After a few minutes, he had had enough of the paper. He took up the coffee and looked out the window onto the street five stories down. A light rain fell outside. Four months to go before the baby was born. They were getting there. Four months was a long time though. Behind him, on the wall by the door, the clock ticked. In three hours, he had to be at work. He hated working nights. He knew that he would probably not get to sit down again until well after midnight. Still, the rent and bills had to be paid. And it would be worth it. This was a good home. A fresh home. They had arrived just in time though, another few years and the place would have gone to hell. Still, for the moment, everything was still reasonably good. It could be all brought back. As he had been told during his introduction, there was no ‘irreversible damage’ yet. They had time to fix everything. Once they had the right people in place.
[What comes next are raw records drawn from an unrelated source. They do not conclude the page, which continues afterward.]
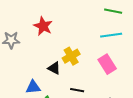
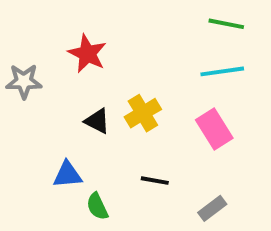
black triangle: (54, 68) -> (97, 121), moved

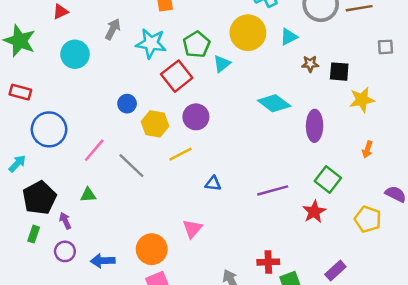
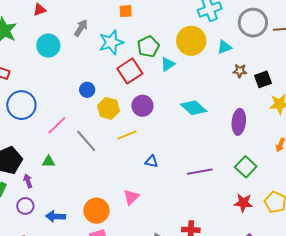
cyan star: (151, 43) -> (111, 42), turned -30
black square: (339, 72) -> (263, 79), turned -30
cyan diamond: (274, 103) -> (194, 108), moved
red star: (314, 212) -> (243, 203), moved, turned 30

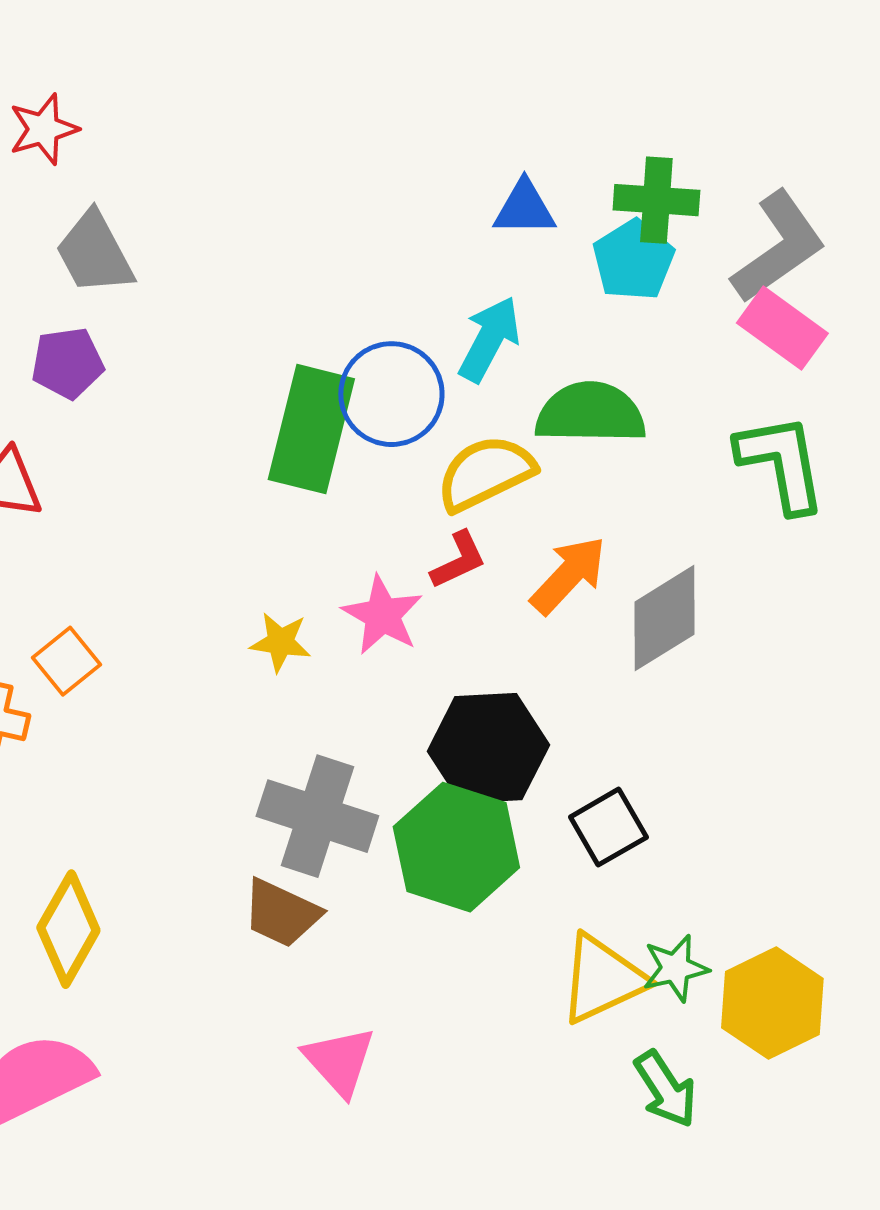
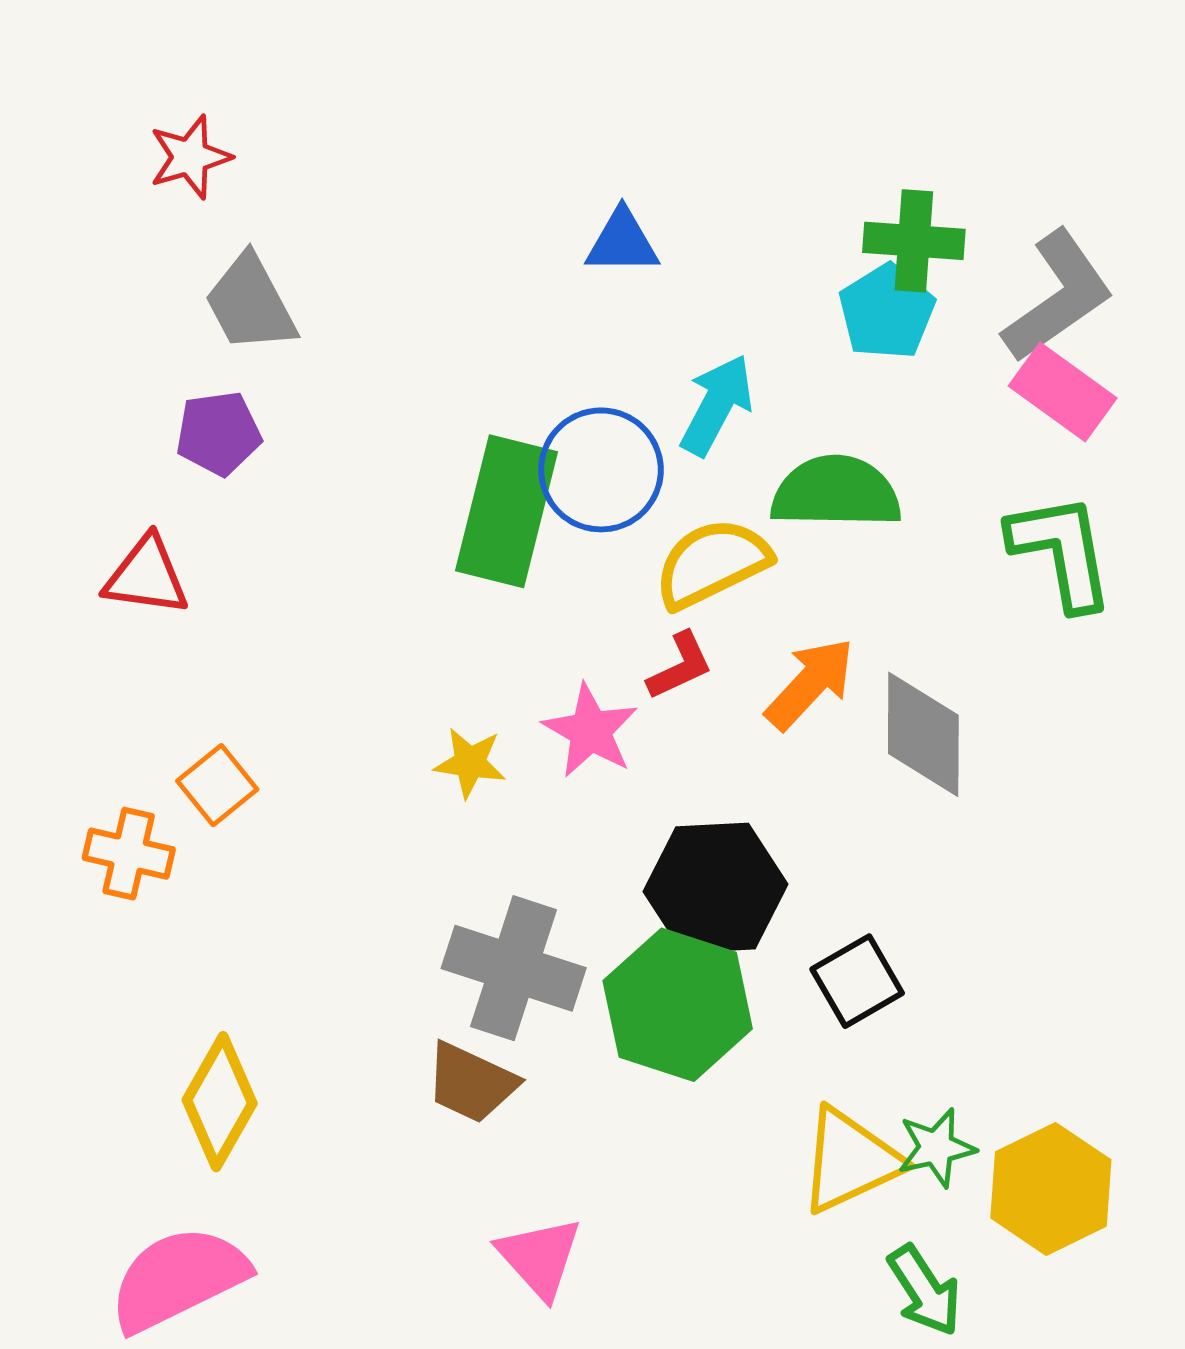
blue triangle: (524, 208) -> (622, 242), moved
gray diamond: (664, 618) -> (923, 734), turned -58

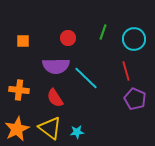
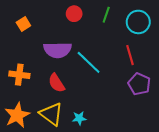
red circle: (68, 38) -> (74, 14), moved
orange square: (23, 41) -> (23, 24), turned -32

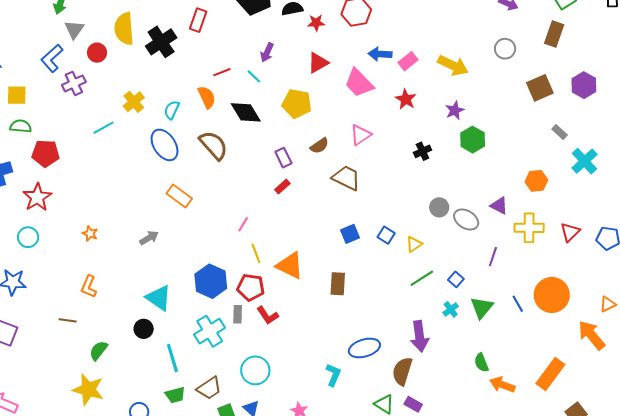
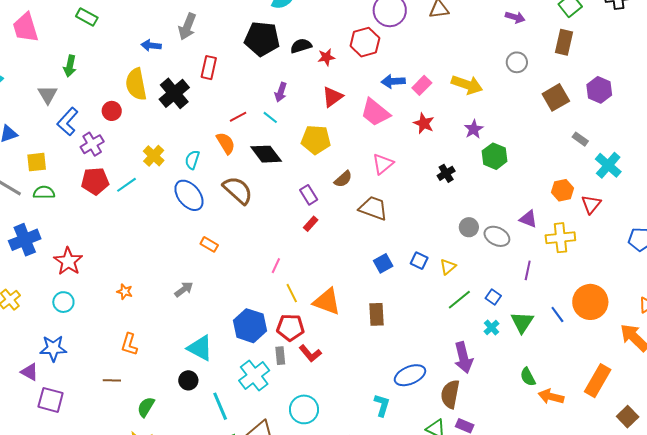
gray triangle: (74, 29) -> (48, 95), moved
red pentagon: (45, 153) -> (95, 181), moved
orange rectangle: (179, 196) -> (209, 244), size x0.7
red triangle: (570, 232) -> (591, 204), moved

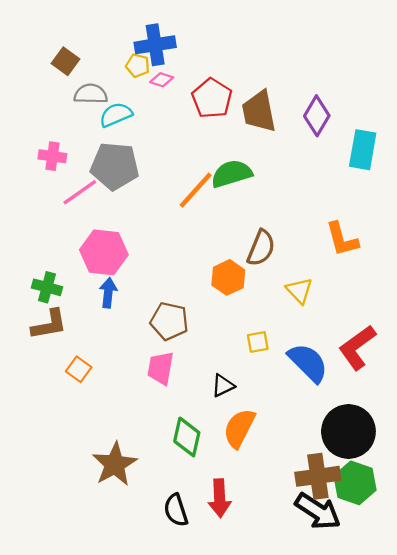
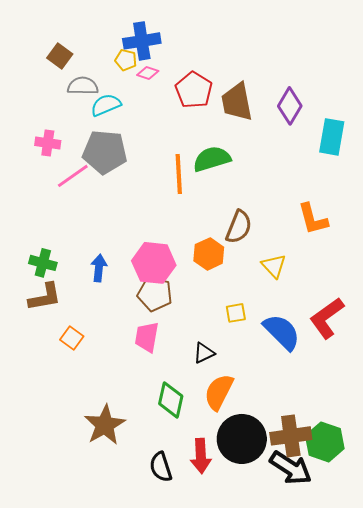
orange line: (196, 190) -> (179, 174), turned -45
pink hexagon: (104, 252) -> (154, 263), moved
black circle: (348, 431) -> (242, 439), moved

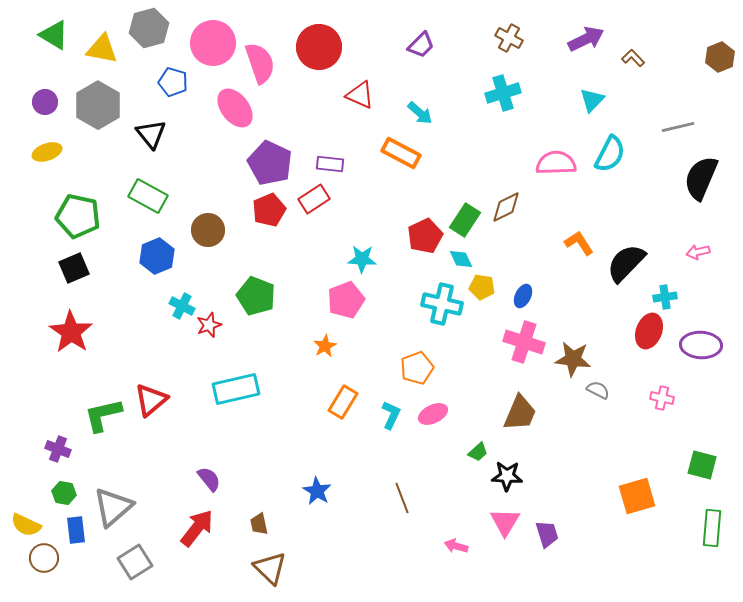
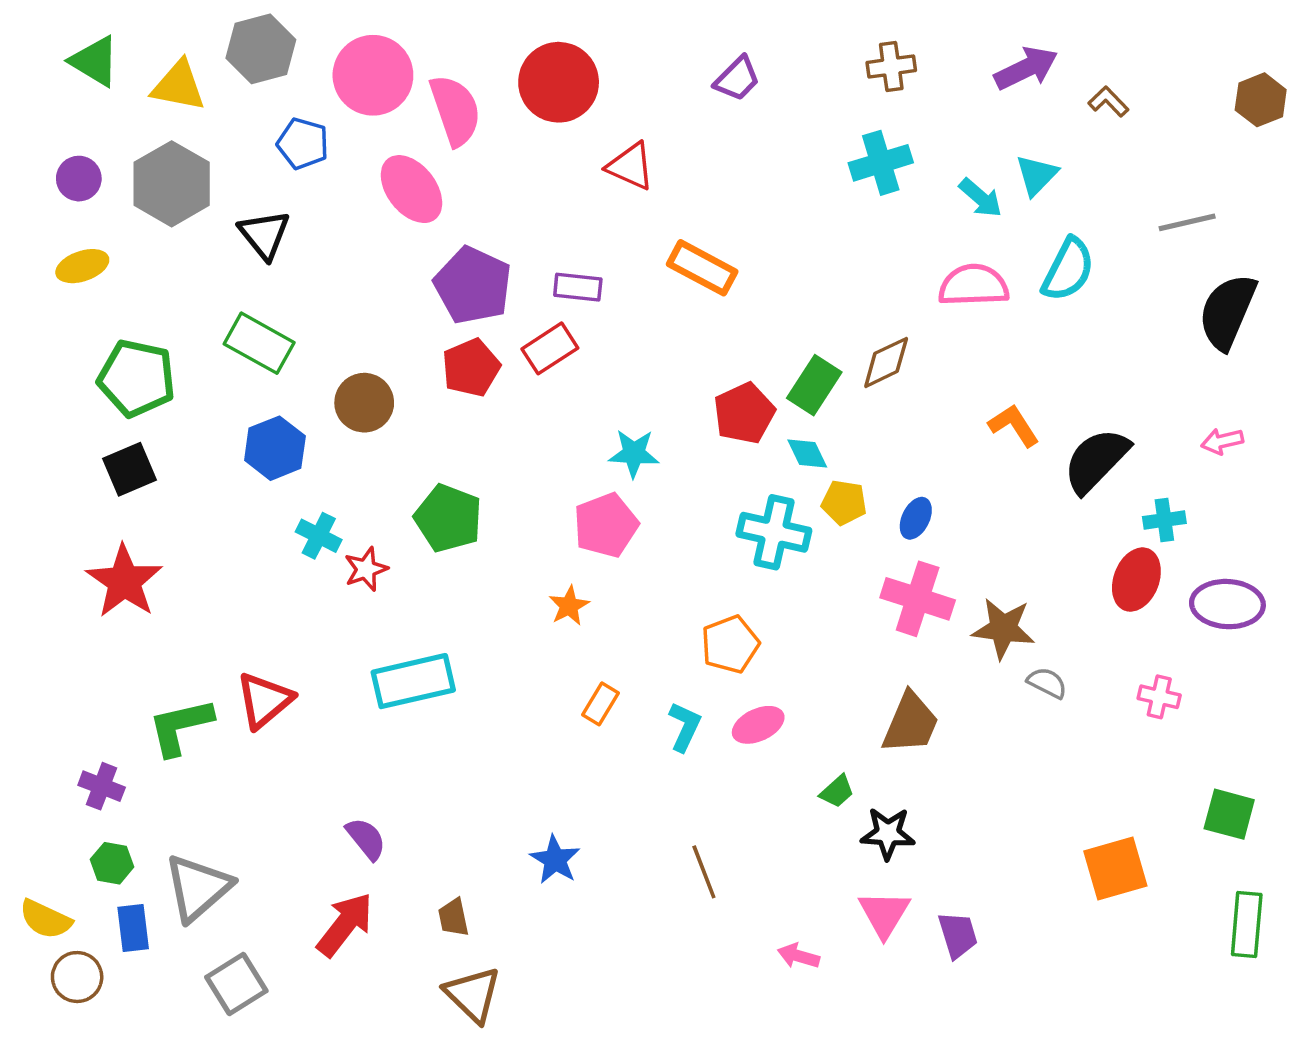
brown cross: (509, 38) -> (891, 66), turned -36
cyan arrow: (420, 113) -> (981, 198), moved
orange rectangle: (343, 402) -> (601, 704), size x0.7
Their child would be among the first. Yes, some of the early stacks had been here for nearly twenty years now. Some were already preparing to leave their birth homes and head out to take the positions to mold this new home. However, everyone knew the first stacks rarely ever rose to prominence. They did the ground-breaking work, prepared the way as such, but it was the stacks that came after which really reaped the rewards. There was endless debate about why that was. He reckoned it was because simply by then there was enough of them, after forty years or so, to forge the links around the entire planet needed for good governance. The first stack was too spread out on too many continents to really connect up. That was why he had waited until volunteering to come here. By the time their child was leaving school, there would be plenty of them in government and civil roles so finding a suitable position would be much easier.
The clock ticked on. He had to get up. He needed to get the uniform ready, shower, and pack some food for the night ahead. No matter where he went, he always had to work. So many planets, so many jobs. All the same no matter where it was. Work was work. Maybe soon, he might have to think about giving it up and settling down. He still fondly remembered the first planet. What a place. Days that went on forever and water as clear as the air itself. That was a good planet. And more-or-less colonized by now. They were already thinking of giving it a ‘Settled’ designation. Maybe then, in twenty or so years, when the child was reared, he would give it some more thought. But until then, he had to work. He stood, leaving her sleeping peacefully, and went to get ready.